Running a school of 558 students can be an initiation by fire, no matter how prepared a first-time principal is by Gwinnett County Schools' Quality-Plus Leader Academy. But like being a wife of 18 years and mom of a high school sophomore and an eighth grader -- there's invariably that cleave between theory and on-the-job reality.

"Many days are eaten up by the business of running a school," Knox said. "You're putting out those fires all day long. If you don't have a routine, you get caught up in those interruptions and distracted from your job of being the instructional leader.

"Some days, you feel like Swiss cheese," she explained, "You have holes all in you because someone asked you for this, and someone else asked you for that."

That first day was certainly a whirlwind.

"I came home and said to my husband, 'I think I just had my first day as a principal,'" she joked. Other times, like last week, she enjoyed one of her most fulfilling days that went almost precisely as planned, strategizing with teachers how to improve math curriculum.

And as for putting her mark on things, she said that's always a collaborative effort. She believes principals set the tone, but considers input from her veteran staff essential.

"You're not going to be a leader unless people are following," she pointed out. "They need to feel respected and heard and like they've shared in the decision making, which in our case, they really do."

With input from her staff, Knox has tweaked some things, like having students in the Gifted program go daily for language arts and math enrichment, instead of weekly. Though small, it was a beneficial change.
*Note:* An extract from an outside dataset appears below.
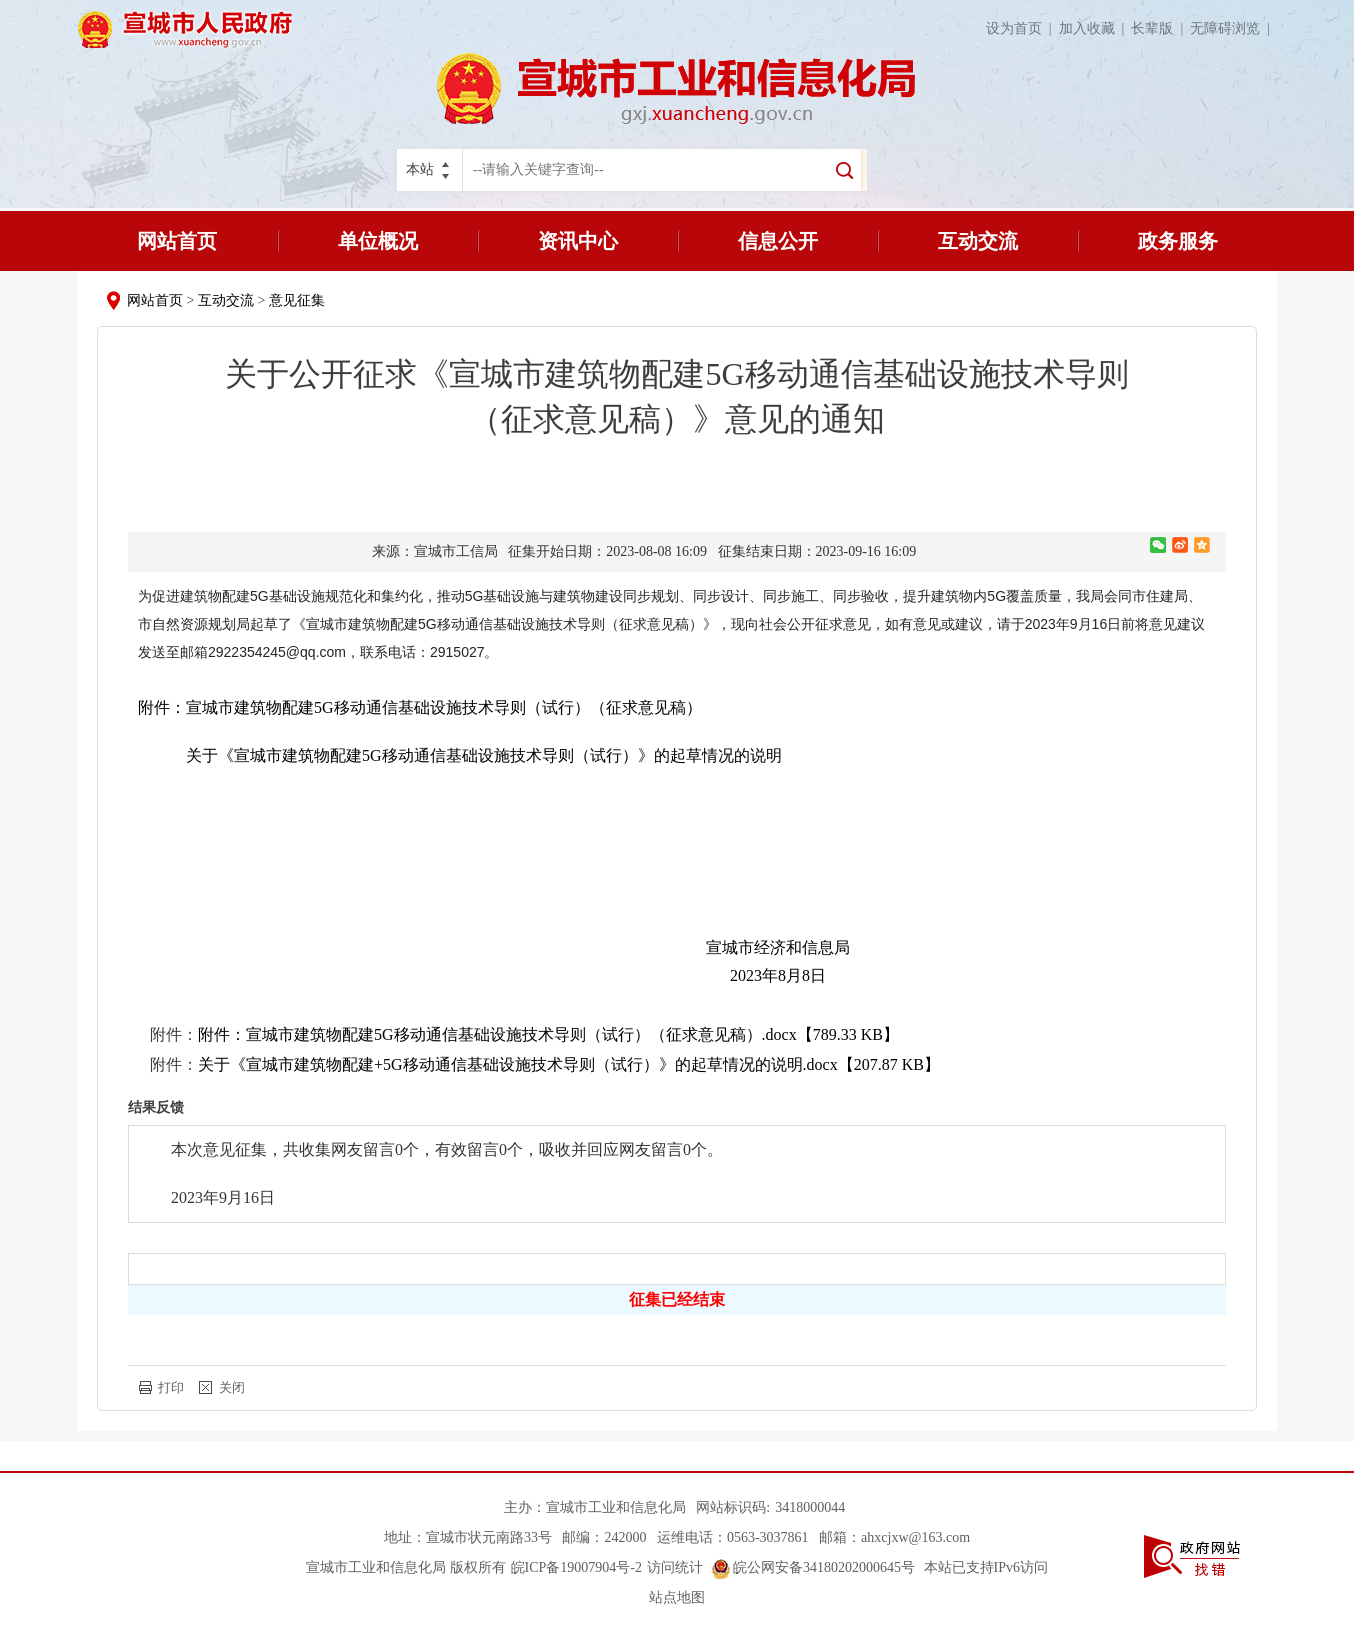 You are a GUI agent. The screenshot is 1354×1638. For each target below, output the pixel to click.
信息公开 (778, 241)
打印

"I didn't want to make large, wholesale changes, but instead, wanted to build on what was in place," Knox said. "I didn't fight the urge to make changes, but we had a lot of good things working already.

"Most people think change has to be night to day," she added, "but there are little changes that make a big difference that people might not even be aware of."

Knox said she loves each day at Head and doesn't see herself having any job not in direct contact with kids. Sure, the job includes fielding tough questions from parents. And, hard as she tries, "I can't relieve the stress and pressure my teachers have on a daily basis. I can't take away that overwhelming sense of responsibility," she said.

On balance, though, being a principal is distinctly different than four years as Mason's assistant principal and some 20 years as a teacher in Gwinnett and Cobb Counties. It's somewhat a rebirth, like hers at Mason in 2002, when her family's financial circumstance returned her to teaching after a few years of running her start-up company, a Moms and Tots program.

"When I walked back down that hallway in January," she said of returning, "it struck me. 'This is where I belong.'"

And while several unexpected challenges might occur every time down the hallway, her measure for success as Head's top administrator never wavers.

"If students and teachers are inspired to learn, then it's all worth it," Knox said. "That's my role: to continue to inspire people to learn. We all need to be life-long learners."